§ AIM OF THE EXERCISE: Restate word for word the lines below from the one that has "службы и доступная" through the one that has "номенклатуры товарной б", keeping both and dropping all pictures.

§ INFORMATION SUPPLIED:

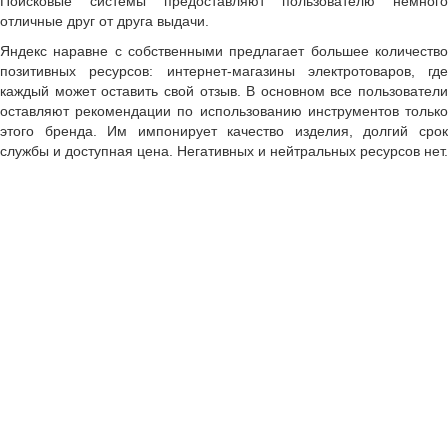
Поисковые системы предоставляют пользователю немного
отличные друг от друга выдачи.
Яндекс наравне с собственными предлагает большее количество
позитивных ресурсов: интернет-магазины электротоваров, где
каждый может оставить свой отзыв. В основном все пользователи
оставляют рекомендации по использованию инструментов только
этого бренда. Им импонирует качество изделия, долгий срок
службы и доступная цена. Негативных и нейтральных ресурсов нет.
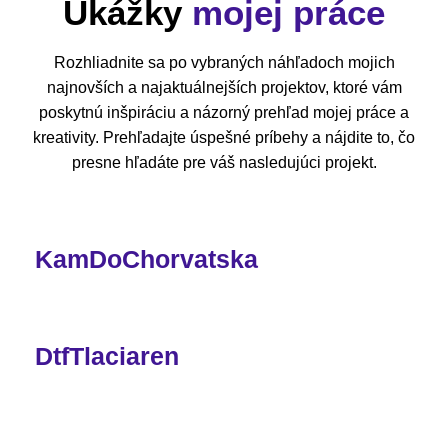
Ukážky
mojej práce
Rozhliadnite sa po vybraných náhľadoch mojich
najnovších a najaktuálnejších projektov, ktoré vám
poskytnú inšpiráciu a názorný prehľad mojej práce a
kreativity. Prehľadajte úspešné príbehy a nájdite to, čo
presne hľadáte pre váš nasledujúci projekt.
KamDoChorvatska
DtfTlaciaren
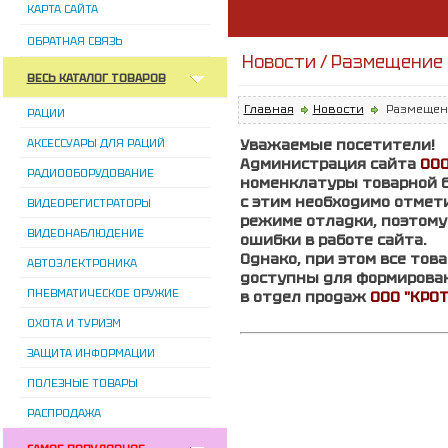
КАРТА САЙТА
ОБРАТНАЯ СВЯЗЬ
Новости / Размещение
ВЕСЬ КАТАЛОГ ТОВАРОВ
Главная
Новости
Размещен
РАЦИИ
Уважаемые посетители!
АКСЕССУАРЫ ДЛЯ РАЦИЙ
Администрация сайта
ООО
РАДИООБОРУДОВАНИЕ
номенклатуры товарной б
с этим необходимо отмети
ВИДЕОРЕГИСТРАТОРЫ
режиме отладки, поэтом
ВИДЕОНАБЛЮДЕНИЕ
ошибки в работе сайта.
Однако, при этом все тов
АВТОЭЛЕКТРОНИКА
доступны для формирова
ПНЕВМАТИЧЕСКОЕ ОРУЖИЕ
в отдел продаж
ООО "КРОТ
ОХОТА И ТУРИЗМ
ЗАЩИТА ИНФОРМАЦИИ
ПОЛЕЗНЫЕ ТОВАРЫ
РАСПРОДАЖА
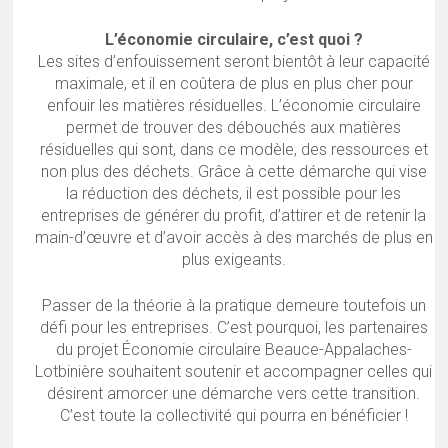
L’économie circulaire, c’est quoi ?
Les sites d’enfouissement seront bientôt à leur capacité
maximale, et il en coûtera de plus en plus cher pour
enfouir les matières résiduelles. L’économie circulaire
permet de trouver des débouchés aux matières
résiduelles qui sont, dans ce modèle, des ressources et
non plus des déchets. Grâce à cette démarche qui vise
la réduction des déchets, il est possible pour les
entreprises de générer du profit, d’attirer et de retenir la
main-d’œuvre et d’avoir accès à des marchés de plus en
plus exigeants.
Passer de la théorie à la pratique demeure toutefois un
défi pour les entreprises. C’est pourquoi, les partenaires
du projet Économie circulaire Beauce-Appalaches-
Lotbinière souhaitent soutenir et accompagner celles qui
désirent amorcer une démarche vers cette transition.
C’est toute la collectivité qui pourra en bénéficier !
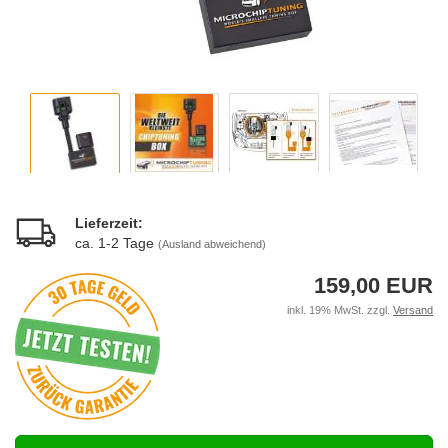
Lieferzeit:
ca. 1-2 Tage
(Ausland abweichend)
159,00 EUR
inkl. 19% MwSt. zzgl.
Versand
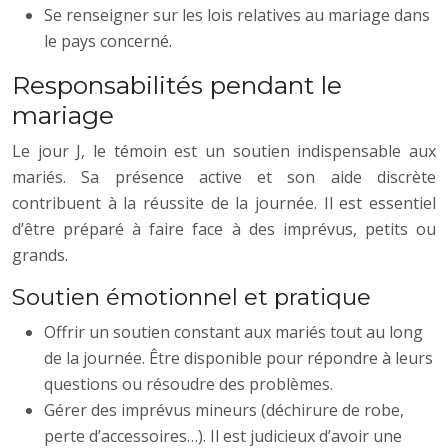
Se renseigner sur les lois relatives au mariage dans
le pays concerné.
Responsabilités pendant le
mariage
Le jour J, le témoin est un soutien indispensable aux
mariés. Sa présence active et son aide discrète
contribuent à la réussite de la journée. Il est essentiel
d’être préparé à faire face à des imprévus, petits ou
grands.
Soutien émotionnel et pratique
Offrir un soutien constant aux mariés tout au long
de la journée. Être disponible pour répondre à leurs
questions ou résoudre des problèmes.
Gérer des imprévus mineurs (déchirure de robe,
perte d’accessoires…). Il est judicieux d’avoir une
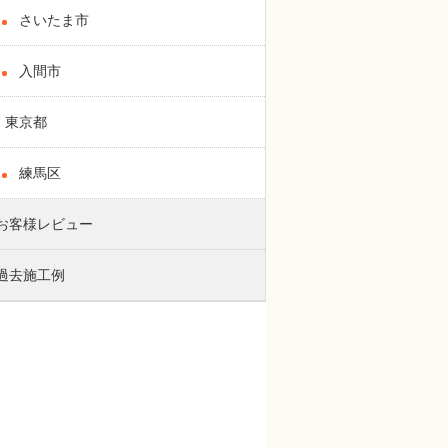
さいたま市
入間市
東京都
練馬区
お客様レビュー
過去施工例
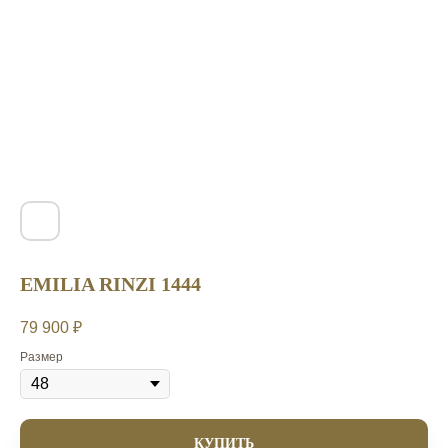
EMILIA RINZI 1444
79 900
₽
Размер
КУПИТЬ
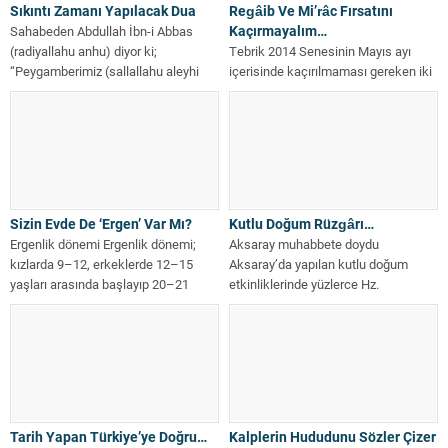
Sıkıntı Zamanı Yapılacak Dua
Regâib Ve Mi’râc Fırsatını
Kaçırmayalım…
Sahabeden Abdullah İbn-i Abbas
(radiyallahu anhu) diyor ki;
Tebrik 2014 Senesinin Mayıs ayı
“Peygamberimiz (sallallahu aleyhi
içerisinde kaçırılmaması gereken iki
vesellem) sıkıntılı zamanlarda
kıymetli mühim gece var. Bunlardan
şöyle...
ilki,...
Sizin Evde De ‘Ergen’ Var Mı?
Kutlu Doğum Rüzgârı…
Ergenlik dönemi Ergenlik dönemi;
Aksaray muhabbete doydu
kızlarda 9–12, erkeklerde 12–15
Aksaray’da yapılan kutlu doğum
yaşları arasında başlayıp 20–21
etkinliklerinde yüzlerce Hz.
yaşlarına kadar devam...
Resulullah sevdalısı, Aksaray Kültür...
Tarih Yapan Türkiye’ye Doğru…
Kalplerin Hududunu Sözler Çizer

§ OUTPUT:
службы и доступная цена. Негативных и нейтральных ресурсов нет.
Ukážky
mojej práce
Rozhliadnite sa po vybraných náhľadoch mojich
najnovších a najaktuálnejších projektov, ktoré vám
poskytnú inšpiráciu a názorný prehľad mojej práce a
kreativity. Prehľadajte úspešné príbehy a nájdite to, čo
presne hľadáte pre váš nasledujúci projekt.
KamDoChorvatska
DtfTlaciaren
КАРТА САЙТА
ОБРАТНАЯ СВЯЗЬ
Новости / Размещение
ВЕСЬ КАТАЛОГ ТОВАРОВ
Главная
Новости
Размещен
РАЦИИ
Уважаемые посетители!
АКСЕССУАРЫ ДЛЯ РАЦИЙ
Администрация сайта
ООО
РАДИООБОРУДОВАНИЕ
номенклатуры товарной б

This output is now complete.